For the first time, Namrask makes the long walk to Riis-Reborn. It is built in the ruins of an old Human city and the angular, crowded architecture makes him growl in fear and bloodlust. He remembers when the Eliksni broke the walls of the Not-Quite-Last City and took what was within.
Sniksis and Piksis guard Eramis's chamber. The twins make ireliis to him. "She will honor you if you honor her, O Great Akh—"
"Don't say it," he growls. Not that stolen name. "I'm not here for Eramis. Where is Variks?"
When Variks, the old judge, sees Namrask, he laughs. "I thought you would be in that hole forever."
"You put me there, didn't you?"
"Not I, sir." Variks claps two hands crosswise, one pair, then the other. "It was the day-Captain, who had no idea who you really are. Does it suit you to be forgotten, old Smokesword?"
Namrask grinds his teeth. Laboriously, he lowers himself on all four arms. "I come to beg a favor."
"No." Variks comes closer to whisper. "My judgment stands, woe-of-the-masses. You gave no mercy and you will get none."
"You make a habit of serving queens who will abandon you," Namrask whispers back. "Eramis is doomed, Variks. She is Whirlwind-touched. As I was, once."
"She knows what she risks. Why else would she have sent her mate and children to another star?"
"Athrys is gone?" Woeful news; she was Eramis's guiding glint. "You always have a way out. I want a part of it—"
"Now you run from battle?" The judge's voice is light, unmocking; a sincere question. "When Eramis could make you mighty again?"
"I survive now as a Drekh survives. I have hatchlings; I would see them spared."
"There were hatchlings on the ships you abandoned at Riis. Human infants in London—"
"I am no longer the killer I was then!"
"Yes, you are."
"But I do not want to be! When I was on the Reef, I—" Namrask struggles. "I saw the beast Fikrul. Before that, I saw the Devil Splicers. But this debasement of our form, this revenge—it must stop, Variks. Please. Help me."
"No favors," the judge pronounces. "Not for you.
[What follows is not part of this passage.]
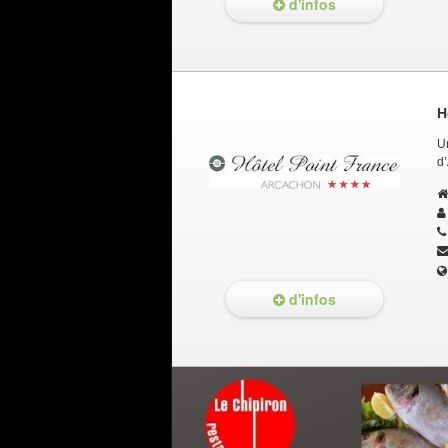
d'infos
H
Un
d’
d'infos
However…"
Variks's prosthetic hand scratches letters in the snow. It takes Namrask several blinks of his second eyes to understand that it is Human script: MITHRAX.
"I will make your name known to him." Variks wipes away the letters. "But this is not a favor." His metal hand touches the tattered blue banners around his waist. "In exchange, I want these redone in fresh bannercloth. I will send you the thread. You will weave for me, 'Namrask.'"
Namrask tries his best. But the bannerthread is too fine, the weave too dense, and he cannot complete his task before word comes that Variks has summoned the Guardians—the Machine-spawn—to Europa.